Die Damenwahl
Ich sitze in einem Waggon der Berliner U-Bahn älteren Datums, bei der sich zwei Reihen von Fahrgästen gegenüber befinden. Neben mir eine Mutter mit Kind, mir gegenüber eine ältere Dame, nach meiner Schätzung über das gebärfähige Alter sicher hinaus, aber dennoch nicht unattraktiv für einen älteren Herrn wie mich. Sexuelle Wünsche oder sagen wir mal direkt, Appetit auf mich, konnte ich nicht erwarten, und sollte mit dieser Einschätzung auch recht behalten.

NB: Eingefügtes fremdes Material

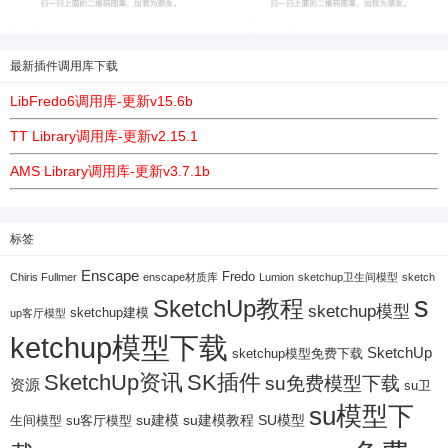
最新插件调用库下载
LibFredo6调用库-更新v15.6b
TT Library调用库-更新v2.15.1
AMS Library调用库-更新v3.7.1b
标签
Enscape
Fredo
Chiris Fullmer
enscape材质库
Lumion
sketchup卫生间模型
sketch
s
SketchUp教程
sketchup模型
sketchup建模
up客厅模型
ketchup模型下载
SketchUp
sketchup模型免费下载
SketchUp资讯
SK插件
su免费模型下载
资源
su卫
su模型下
su建模
su客厅模型
su建模教程
SU模型
生间模型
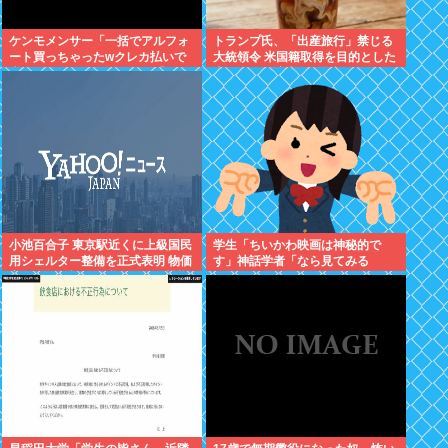
ケンモメンサー「一括でアルフォ
トランプ氏、「出産旅行」禁じる
ート買っちゃったwクレカ払いで
大統領令 米国籍取得を目的とした
来月の俺ごめんねー」銀行「デビ
中国人らの渡米を問題視
ットカードなんで即時引き落とし
です」
小池百合子 東京駅近くに上級国民
学生「ちいかわ映画は神秘的で
用シェルター整備を正式表明 物価
す」神話学者「なら見てみる
高なんて無視で血税ぶっこむ模様
か…」
支持したのはあなた達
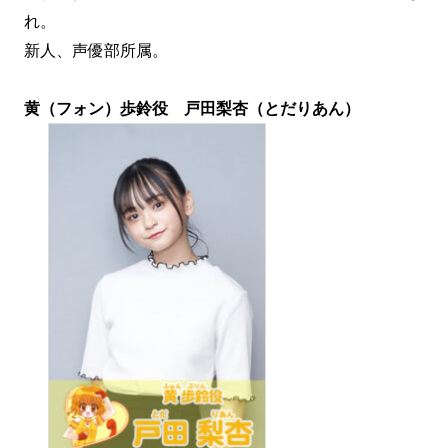
れ。
新人、声優部所属。
黄（フォン）歩鈴役 戸田梨杏（とだりあん）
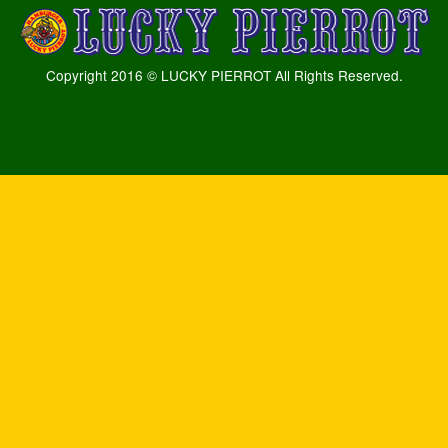
Copyright 2016 © LUCKY PIERROT All Rights Reserved.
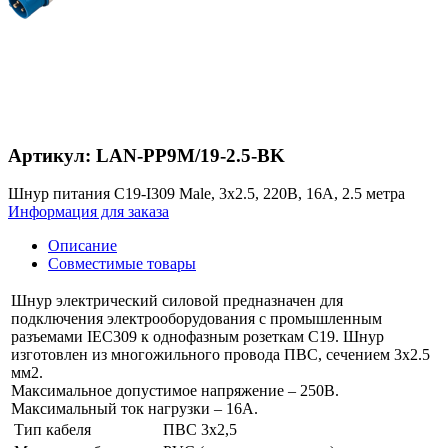
Артикул: LAN-PP9M/19-2.5-BK
Шнур питания C19-I309 Male, 3х2.5, 220В, 16А, 2.5 метра
Информация для заказа
Описание
Совместимые товары
Шнур электрический силовой предназначен для
подключения электрооборудования с промышленным
разъемами IEC309 к однофазным розеткам C19. Шнур
изготовлен из многожильного провода ПВС, сечением 3х2.5
мм2.
Максимальное допустимое напряжение – 250В.
Максимальный ток нагрузки – 16A.
Тип кабеля
ПВС 3х2,5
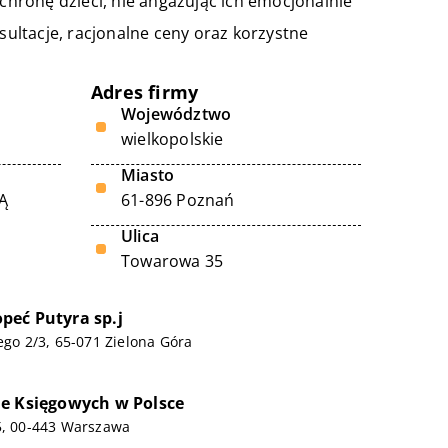
hronę dzieci, nie angażując ich emocjonalnie
ultacje, racjonalne ceny oraz korzystne
Adres firmy
Województwo
wielkopolskie
Miasto
Ą
61-896 Poznań
Ulica
Towarowa 35
eć Putyra sp.j
iego 2/3, 65-071 Zielona Góra
e Księgowych w Polsce
5, 00-443 Warszawa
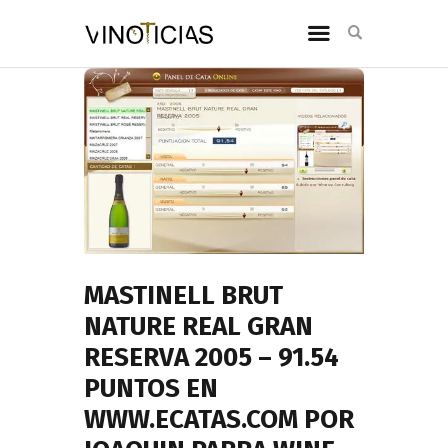
MASTINELL BRUT
NATURE REAL GRAN
RESERVA 2005 – 91.54
PUNTOS EN
WWW.ECATAS.COM POR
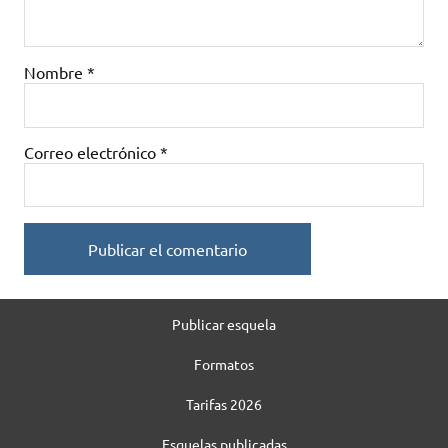
Nombre
*
Correo electrónico
*
Publicar esquela
Formatos
Tarifas 2026
Esquelas publicadas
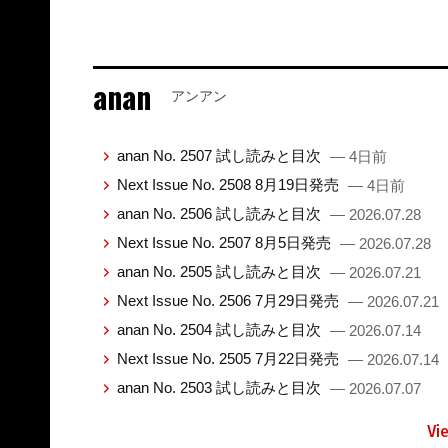
anan
アンアン
anan No. 2507 試し読みと目次
— 4日前
Next Issue No. 2508 8月19日発売
— 4日前
anan No. 2506 試し読みと目次
— 2026.07.28
Next Issue No. 2507 8月5日発売
— 2026.07.28
anan No. 2505 試し読みと目次
— 2026.07.21
Next Issue No. 2506 7月29日発売
— 2026.07.21
anan No. 2504 試し読みと目次
— 2026.07.14
Next Issue No. 2505 7月22日発売
— 2026.07.14
anan No. 2503 試し読みと目次
— 2026.07.07
Vi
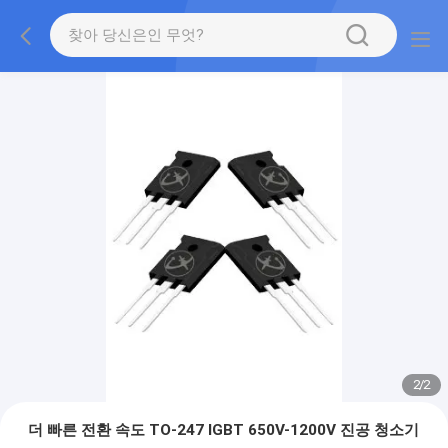
2
/
2
더 빠른 전환 속도 TO-247 IGBT 650V-1200V 진공 청소기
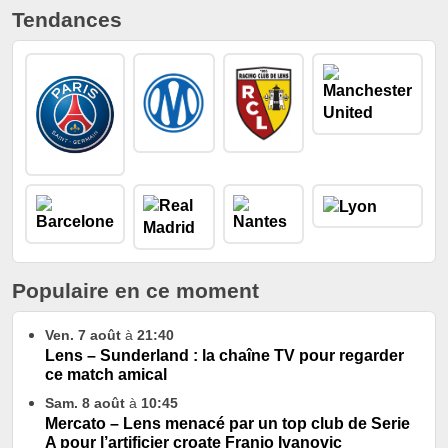
Tendances
Populaire en ce moment
Ven. 7 août
à
21:40
Lens – Sunderland : la chaîne TV pour regarder
ce match amical
Sam. 8 août
à
10:45
Mercato – Lens menacé par un top club de Serie
A pour l’artificier croate Franjo Ivanovic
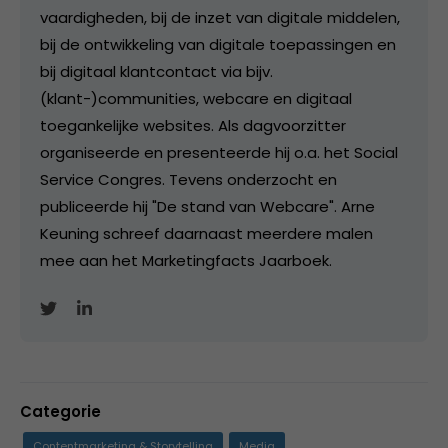
vaardigheden, bij de inzet van digitale middelen,
bij de ontwikkeling van digitale toepassingen en
bij digitaal klantcontact via bijv.
(klant-)communities, webcare en digitaal
toegankelijke websites. Als dagvoorzitter
organiseerde en presenteerde hij o.a. het Social
Service Congres. Tevens onderzocht en
publiceerde hij "De stand van Webcare". Arne
Keuning schreef daarnaast meerdere malen
mee aan het Marketingfacts Jaarboek.
Categorie
Contentmarketing & Storytelling
Media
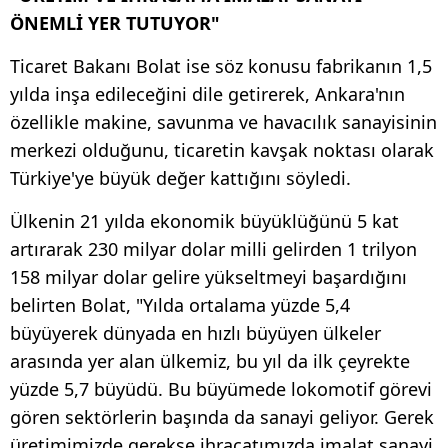
ÖNEMLİ YER TUTUYOR"
Ticaret Bakanı Bolat ise söz konusu fabrikanın 1,5
yılda inşa edileceğini dile getirerek, Ankara'nın
özellikle makine, savunma ve havacılık sanayisinin
merkezi olduğunu, ticaretin kavşak noktası olarak
Türkiye'ye büyük değer kattığını söyledi.
Ülkenin 21 yılda ekonomik büyüklüğünü 5 kat
artırarak 230 milyar dolar milli gelirden 1 trilyon
158 milyar dolar gelire yükseltmeyi başardığını
belirten Bolat, "Yılda ortalama yüzde 5,4
büyüyerek dünyada en hızlı büyüyen ülkeler
arasında yer alan ülkemiz, bu yıl da ilk çeyrekte
yüzde 5,7 büyüdü. Bu büyümede lokomotif görevi
gören sektörlerin başında da sanayi geliyor. Gerek
üretimimizde gerekse ihracatımızda imalat sanayi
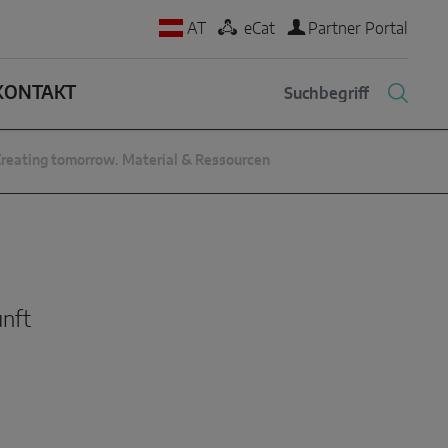
AT
eCat
Partner Portal
KONTAKT
reating tomorrow. Material & Ressourcen
unft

Die Aufmerksamkeit der Dame konzentrierte sich ganz auf den kleinen Balg neben mir, der noch nicht einmal sprechen konnte. Mit mir hätte sie rein theoretisch hochgeistige Gespräche führen können. Aber danach stand ihr nicht der Sinn. In Sekundenschnelle ging in ihr eine Verwandlung vor sich. Sie mutierte in einen quakenden Säugling.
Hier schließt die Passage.